Speaking to a packed audience, Justice Jardeleza, along with former Solicitor General Florin Hilbay, recounted how the team presented their arguments in The Hague, Netherlands after the Philippines filed a case against China on the territorial dispute over the West Philippine Sea.
Justice Jardeleza reiterated that China’s “9-dash line” claim has no basis in the United Nations’ Convention on the Law of the Sea (UNCLOS). The arguments that the Philippine Team presented in The Hague are the following: that the features disputed by China are only rocks and Chinese actions in the West Philippine Sea violated Philippine sovereign rights and harmed the marine environment.
As an example, Justice Jardeleza cited the Scarborough Shoal, which is 150 miles from the Philippines but 800 miles away from Hainan, China’s southernmost island. “This is why the Scarborough Shoal is part of our territory, because it is within our 200-mile Exclusive Economic Zone provided for by the UNCLOS,” he said.
He also recalled that the arbitration case was a risk because of China’s possible trade retaliation if the case pushed through. The Philippines, however, was “gunning for a legal and not a moral victory,” Justice Jardeleza pointed out.
Justice Jardeleza noted that the case came after 17 years of failed negotiations with China.
For his part, Atty. Hilbay gave a more personal account of the arbitration case in The Hague, showing a series of photos of light moments with the Philippine team.

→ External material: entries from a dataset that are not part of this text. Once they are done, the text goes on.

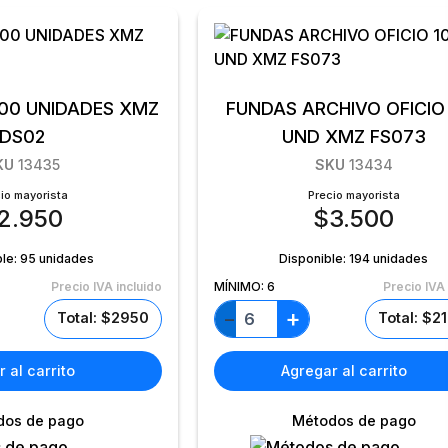
100 UNIDADES XMZ
FUNDAS ARCHIVO OFICIO
DS02
UND XMZ FS073
KU
13435
SKU
13434
io mayorista
Precio mayorista
2.950
$
3.500
ble:
95 unidades
Disponible:
194 unidades
Precio IVA incluido
MÍNIMO:
6
Precio IVA 
+
−
Total: $2950
Total: $2
 al carrito
Agregar al carrito
dos de pago
Métodos de pago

“Hearings in The Hague were more civilized, unlike sessions at courts in the Philippines. There you can say, ‘I understand the importance of your question, please give me time to find the answer to that one,’ which is like a more civilized way of saying, ‘I don’t know, I’ll get back to you on that,’” Atty. Hilbay said in jest.
Atty. Hilbay also summarized the 500-page ruling of the Arbitral Tribunal: China violated traditional fishing rights in the Scarborough Shoal, and their land reclamation activity in the West Philippine Sea has caused severe, irreplaceable harm to the ecosystem.
He also echoed Justice Jardeleza’s conclusion on the importance of Tribunal’s ruling, saying that the case gives President Duterte a strong legal platform to negotiate with China.
Dubbed “How the Sea Was Won: The West Philippine Sea Arbitration,” the talk was a General Integrative Lecture organized by the College of Law.